HOW TO COMPLETE THIS TASK → Return the lines from the start of the data through the line with "jest zdziwiona tym, że". Include both of those lines and no others.

DATASET EXTRACT →

■ ■ ■ ■

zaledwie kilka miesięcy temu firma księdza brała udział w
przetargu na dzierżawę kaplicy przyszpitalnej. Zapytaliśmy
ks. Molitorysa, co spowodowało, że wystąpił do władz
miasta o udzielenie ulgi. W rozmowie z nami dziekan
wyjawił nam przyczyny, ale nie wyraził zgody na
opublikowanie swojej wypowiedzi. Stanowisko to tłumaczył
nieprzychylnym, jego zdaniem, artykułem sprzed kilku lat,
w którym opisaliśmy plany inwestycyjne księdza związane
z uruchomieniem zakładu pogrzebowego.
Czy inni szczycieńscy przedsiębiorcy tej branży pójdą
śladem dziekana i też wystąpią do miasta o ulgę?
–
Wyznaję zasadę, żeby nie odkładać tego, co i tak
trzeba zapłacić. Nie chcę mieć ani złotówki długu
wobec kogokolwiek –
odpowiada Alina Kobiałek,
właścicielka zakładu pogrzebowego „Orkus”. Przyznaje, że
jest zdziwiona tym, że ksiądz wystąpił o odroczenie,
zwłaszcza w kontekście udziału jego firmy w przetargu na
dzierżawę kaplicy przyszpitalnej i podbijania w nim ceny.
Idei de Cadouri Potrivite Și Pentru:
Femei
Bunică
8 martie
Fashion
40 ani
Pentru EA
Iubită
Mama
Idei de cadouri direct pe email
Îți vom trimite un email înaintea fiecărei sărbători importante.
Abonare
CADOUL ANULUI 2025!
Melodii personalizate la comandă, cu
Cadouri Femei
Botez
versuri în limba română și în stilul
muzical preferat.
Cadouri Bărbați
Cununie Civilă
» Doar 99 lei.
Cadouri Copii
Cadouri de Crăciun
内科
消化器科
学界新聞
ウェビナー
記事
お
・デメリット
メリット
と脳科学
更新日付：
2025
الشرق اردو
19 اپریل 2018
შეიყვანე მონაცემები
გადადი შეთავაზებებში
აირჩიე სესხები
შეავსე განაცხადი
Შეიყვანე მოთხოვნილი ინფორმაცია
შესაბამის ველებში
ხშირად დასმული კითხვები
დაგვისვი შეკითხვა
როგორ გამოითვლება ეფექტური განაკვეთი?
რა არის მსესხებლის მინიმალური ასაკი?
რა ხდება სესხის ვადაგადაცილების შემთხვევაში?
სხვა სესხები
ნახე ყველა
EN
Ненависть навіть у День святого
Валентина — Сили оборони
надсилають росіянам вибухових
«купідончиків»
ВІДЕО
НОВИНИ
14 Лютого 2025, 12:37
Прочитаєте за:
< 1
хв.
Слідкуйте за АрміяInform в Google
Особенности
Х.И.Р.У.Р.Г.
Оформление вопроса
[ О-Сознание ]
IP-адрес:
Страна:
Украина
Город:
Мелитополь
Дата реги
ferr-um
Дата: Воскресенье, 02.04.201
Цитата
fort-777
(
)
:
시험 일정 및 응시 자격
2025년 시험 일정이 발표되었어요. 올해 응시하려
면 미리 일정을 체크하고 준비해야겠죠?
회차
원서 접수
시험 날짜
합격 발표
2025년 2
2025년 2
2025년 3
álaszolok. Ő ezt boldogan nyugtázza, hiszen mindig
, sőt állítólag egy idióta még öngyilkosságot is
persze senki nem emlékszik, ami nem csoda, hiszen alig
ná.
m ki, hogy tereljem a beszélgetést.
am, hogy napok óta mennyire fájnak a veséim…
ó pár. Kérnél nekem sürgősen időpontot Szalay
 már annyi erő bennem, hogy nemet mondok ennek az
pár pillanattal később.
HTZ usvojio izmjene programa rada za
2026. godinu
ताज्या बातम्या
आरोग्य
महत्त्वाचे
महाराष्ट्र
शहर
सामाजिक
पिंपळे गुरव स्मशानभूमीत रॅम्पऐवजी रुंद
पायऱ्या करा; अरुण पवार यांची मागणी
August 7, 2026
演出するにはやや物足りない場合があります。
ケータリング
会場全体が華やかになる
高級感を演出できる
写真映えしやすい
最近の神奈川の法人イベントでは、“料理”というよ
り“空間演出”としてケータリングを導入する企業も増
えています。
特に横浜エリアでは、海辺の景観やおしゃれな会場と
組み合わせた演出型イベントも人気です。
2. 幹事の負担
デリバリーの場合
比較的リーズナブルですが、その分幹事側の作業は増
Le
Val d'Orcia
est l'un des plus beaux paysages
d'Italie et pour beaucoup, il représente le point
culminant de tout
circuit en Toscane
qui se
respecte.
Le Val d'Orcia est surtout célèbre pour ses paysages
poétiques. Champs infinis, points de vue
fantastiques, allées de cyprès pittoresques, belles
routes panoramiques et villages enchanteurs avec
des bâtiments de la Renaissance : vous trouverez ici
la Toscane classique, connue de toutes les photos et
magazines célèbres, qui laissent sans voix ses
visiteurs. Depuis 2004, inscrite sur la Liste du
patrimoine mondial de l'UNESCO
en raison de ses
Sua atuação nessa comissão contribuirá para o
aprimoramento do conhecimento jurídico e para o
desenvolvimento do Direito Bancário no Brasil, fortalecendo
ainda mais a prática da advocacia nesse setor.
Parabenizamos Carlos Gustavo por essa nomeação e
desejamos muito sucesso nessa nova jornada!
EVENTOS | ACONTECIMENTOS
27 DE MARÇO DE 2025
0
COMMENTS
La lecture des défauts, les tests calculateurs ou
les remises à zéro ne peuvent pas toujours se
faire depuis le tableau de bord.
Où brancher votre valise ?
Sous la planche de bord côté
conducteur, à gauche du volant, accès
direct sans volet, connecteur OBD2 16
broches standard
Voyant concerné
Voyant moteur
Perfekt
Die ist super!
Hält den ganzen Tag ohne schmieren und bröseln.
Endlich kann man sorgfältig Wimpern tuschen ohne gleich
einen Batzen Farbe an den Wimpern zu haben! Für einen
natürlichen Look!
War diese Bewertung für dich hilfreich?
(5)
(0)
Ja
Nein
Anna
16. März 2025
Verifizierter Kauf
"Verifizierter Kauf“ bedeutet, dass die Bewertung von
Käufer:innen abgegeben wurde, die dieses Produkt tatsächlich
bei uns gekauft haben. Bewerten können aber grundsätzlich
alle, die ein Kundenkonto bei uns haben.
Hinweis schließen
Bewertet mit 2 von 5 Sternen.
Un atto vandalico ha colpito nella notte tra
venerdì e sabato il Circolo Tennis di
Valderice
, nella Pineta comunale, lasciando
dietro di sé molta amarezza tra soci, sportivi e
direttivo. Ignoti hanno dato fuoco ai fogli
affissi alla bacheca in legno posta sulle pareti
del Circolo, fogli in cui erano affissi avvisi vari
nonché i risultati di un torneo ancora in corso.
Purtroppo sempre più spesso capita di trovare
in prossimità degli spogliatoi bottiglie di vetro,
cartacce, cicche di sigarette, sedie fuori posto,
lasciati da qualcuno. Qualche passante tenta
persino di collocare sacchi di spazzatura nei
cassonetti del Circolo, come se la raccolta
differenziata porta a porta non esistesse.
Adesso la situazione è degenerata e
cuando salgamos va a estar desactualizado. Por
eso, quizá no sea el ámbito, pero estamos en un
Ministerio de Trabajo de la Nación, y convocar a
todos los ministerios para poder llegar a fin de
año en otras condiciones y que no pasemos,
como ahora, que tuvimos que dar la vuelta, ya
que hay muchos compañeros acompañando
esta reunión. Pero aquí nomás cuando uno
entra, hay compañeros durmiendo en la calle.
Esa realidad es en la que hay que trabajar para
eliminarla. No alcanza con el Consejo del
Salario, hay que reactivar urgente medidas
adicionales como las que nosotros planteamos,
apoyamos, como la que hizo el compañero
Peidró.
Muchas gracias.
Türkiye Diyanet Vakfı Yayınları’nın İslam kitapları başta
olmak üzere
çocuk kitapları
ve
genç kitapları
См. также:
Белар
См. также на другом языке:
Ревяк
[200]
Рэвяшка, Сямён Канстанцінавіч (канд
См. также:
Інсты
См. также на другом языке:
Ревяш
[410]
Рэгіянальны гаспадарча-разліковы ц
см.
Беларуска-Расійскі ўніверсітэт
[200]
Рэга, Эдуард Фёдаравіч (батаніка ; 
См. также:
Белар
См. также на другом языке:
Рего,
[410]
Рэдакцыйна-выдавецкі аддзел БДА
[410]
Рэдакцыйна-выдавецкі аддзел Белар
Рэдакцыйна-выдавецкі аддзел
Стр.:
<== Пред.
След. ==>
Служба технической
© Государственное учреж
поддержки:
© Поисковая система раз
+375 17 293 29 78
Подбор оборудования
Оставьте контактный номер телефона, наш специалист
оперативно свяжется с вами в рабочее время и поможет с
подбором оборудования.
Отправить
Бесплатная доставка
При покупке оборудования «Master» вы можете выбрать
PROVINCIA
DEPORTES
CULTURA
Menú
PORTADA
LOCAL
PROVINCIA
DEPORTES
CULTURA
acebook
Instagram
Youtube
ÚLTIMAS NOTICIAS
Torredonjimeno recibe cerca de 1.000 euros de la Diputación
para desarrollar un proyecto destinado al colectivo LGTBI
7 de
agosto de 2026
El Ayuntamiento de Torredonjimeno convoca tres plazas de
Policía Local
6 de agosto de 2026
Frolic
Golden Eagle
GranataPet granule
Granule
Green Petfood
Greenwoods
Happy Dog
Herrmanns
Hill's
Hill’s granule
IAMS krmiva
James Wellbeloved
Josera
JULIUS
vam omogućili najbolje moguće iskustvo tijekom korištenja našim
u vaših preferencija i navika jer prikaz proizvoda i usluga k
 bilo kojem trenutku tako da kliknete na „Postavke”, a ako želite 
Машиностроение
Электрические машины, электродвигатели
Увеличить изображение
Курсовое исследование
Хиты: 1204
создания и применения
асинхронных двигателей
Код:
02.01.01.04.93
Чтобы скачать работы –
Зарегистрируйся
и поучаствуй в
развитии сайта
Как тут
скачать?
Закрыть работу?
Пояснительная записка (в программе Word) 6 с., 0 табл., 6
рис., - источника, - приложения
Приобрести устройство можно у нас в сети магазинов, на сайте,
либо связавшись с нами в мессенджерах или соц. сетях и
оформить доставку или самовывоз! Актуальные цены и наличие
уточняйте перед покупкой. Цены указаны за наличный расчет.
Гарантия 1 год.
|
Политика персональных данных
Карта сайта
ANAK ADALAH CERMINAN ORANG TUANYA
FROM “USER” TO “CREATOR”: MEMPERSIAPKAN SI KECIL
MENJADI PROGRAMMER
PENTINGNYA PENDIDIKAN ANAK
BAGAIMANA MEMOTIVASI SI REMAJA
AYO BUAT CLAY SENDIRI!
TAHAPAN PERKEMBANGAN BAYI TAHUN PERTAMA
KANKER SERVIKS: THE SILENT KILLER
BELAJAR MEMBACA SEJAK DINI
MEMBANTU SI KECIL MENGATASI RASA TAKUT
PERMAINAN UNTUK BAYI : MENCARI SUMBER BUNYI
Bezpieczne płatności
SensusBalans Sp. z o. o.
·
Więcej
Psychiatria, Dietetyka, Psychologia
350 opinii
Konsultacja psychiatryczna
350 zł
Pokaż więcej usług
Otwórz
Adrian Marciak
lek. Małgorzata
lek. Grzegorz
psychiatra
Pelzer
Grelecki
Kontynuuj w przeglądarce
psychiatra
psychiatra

■ ■ ■ ■

RESULT OF THIS EXERCISE →
zaledwie kilka miesięcy temu firma księdza brała udział w
przetargu na dzierżawę kaplicy przyszpitalnej. Zapytaliśmy
ks. Molitorysa, co spowodowało, że wystąpił do władz
miasta o udzielenie ulgi. W rozmowie z nami dziekan
wyjawił nam przyczyny, ale nie wyraził zgody na
opublikowanie swojej wypowiedzi. Stanowisko to tłumaczył
nieprzychylnym, jego zdaniem, artykułem sprzed kilku lat,
w którym opisaliśmy plany inwestycyjne księdza związane
z uruchomieniem zakładu pogrzebowego.
Czy inni szczycieńscy przedsiębiorcy tej branży pójdą
śladem dziekana i też wystąpią do miasta o ulgę?
–
Wyznaję zasadę, żeby nie odkładać tego, co i tak
trzeba zapłacić. Nie chcę mieć ani złotówki długu
wobec kogokolwiek –
odpowiada Alina Kobiałek,
właścicielka zakładu pogrzebowego „Orkus”. Przyznaje, że
jest zdziwiona tym, że ksiądz wystąpił o odroczenie,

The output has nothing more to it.